MetLife Inc., the largest group life insurer in the nation, will pay $19 million and change some of its business practices to end an investigation of payments made to brokers to steer clients its way, Attorney General Eliot Spitzer said Friday.
The settlement came as part of a multiyear investigation of bid rigging and price fixing in the insurance industry. Spitzer has argued that “contingent commissions” paid to brokers and agents to steer business to insurance companies are the equivalent of kickbacks that unfairly increase the prices paid by insurance clients.
New York-based MetLife will ban contingent commissions and disclose broker payments as part of the settlement. The company will pay $16.5 million in restitution to policyholders and penalties of $2.5 million.
MetLife instructed its sales personnel to “leverage” commission agreements by telling brokers how close they were to meeting certain targets for business provided to MetLife.

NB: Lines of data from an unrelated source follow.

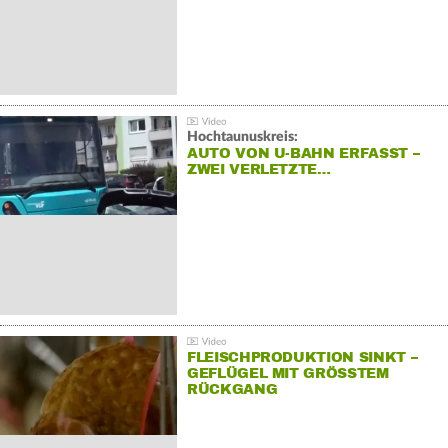
Hochtaunuskreis:
AUTO VON U-BAHN ERFASST –
ZWEI VERLETZTE…
FLEISCHPRODUKTION SINKT –
GEFLÜGEL MIT GRÖSSTEM R
ÜCKGANG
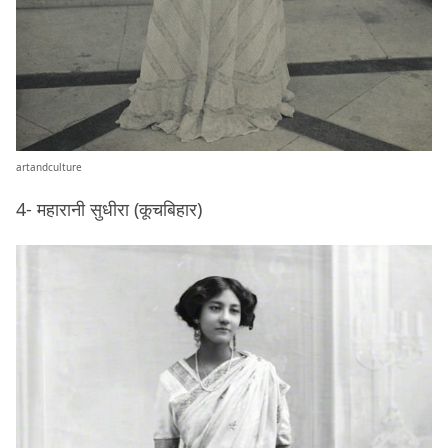
artandculture
4- महारानी सुधीरा (कूचबिहार)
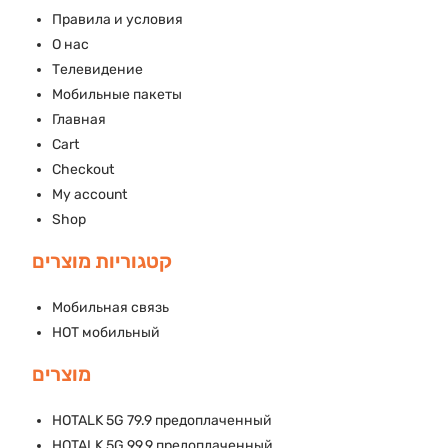
Правила и условия
О нас
Телевидение
Мобильные пакеты
Главная
Cart
Checkout
My account
Shop
קטגוריות מוצרים
Мобильная связь
HOT мобильный
מוצרים
HOTALK 5G 79.9 предоплаченный
HOTALK 5G 99.9 предоплаченный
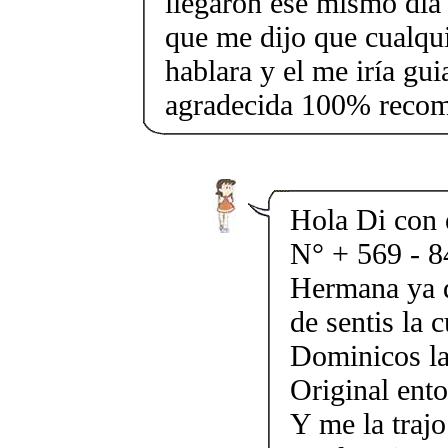
llegaron ese mismo día 
que me dijo que cualqui
hablara y el me iría g
agradecida 100% reco
Hola Di con 
N° + 569 - 8
Hermana ya q
de sentis la c
Dominicos la 
Original ento
Y me la traj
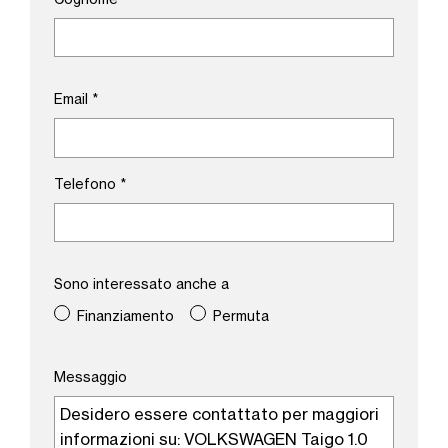
Email
*
Telefono
*
Sono interessato anche a
Finanziamento
Permuta
Messaggio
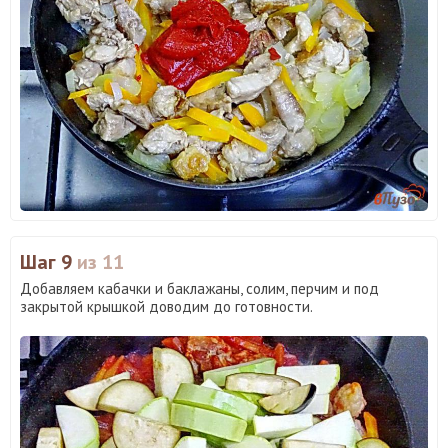
Шаг 9
из 11
Добавляем кабачки и баклажаны, солим, перчим и под
закрытой крышкой доводим до готовности.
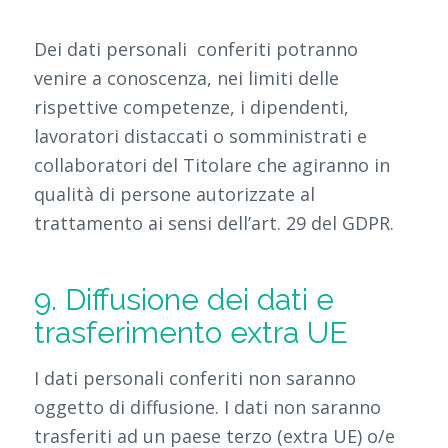
Dei dati personali conferiti potranno
venire a conoscenza, nei limiti delle
rispettive competenze, i dipendenti,
lavoratori distaccati o somministrati e
collaboratori del Titolare che agiranno in
qualità di persone autorizzate al
trattamento ai sensi dell’art. 29 del GDPR.
9. Diffusione dei dati e
trasferimento extra UE
I dati personali conferiti non saranno
oggetto di diffusione. I dati non saranno
trasferiti ad un paese terzo (extra UE) o/e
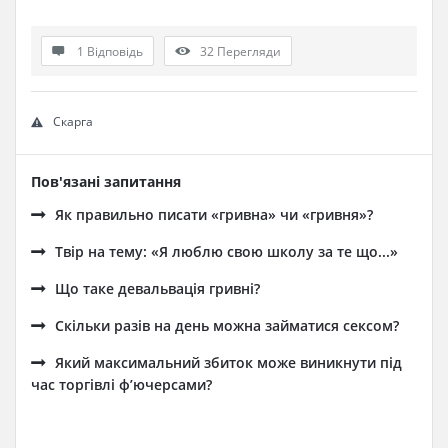
1 Відповідь
32
Перегляди
Скарга
Пов'язані запитання
Як правильно писати «гривна» чи «гривня»?
Твір на тему: «Я люблю свою школу за те що...»
Що таке девальвація гривні?
Скільки разів на день можна займатися сексом?
Який максимальний збиток може виникнути під
час торгівлі ф’ючерсами?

If met, the targets would guarantee the brokers additional money, Spitzer’s office said.
MetLife also arranged lucrative compensation agreements with certain brokers who directed major insurance contracts to MetLife, according to the settlement.
The company, which has more than 70 million customers worldwide, is not admitting to any liability in the settlement. Spokesman John Calagna said MetLife cooperated with Spitzer’s investigation and has already changed some of its business practices.
“MetLife believes that resolving this matter is in the best interests of its shareholders, customers and policyholders,” Calagna said a statement.
Spitzer’s probe of the industry began in 2004 and more than 20 insurance companies have agreed to pay more than $3 billion so far.
Earlier this month, Prudential Insurance Co. agreed to pay $19 million in restitution and penalties to settle a similar investigation. Last month, UnumProvident Corp. in Chattanooga, Tenn., agreed to pay $15.5 million in restitution and penalties.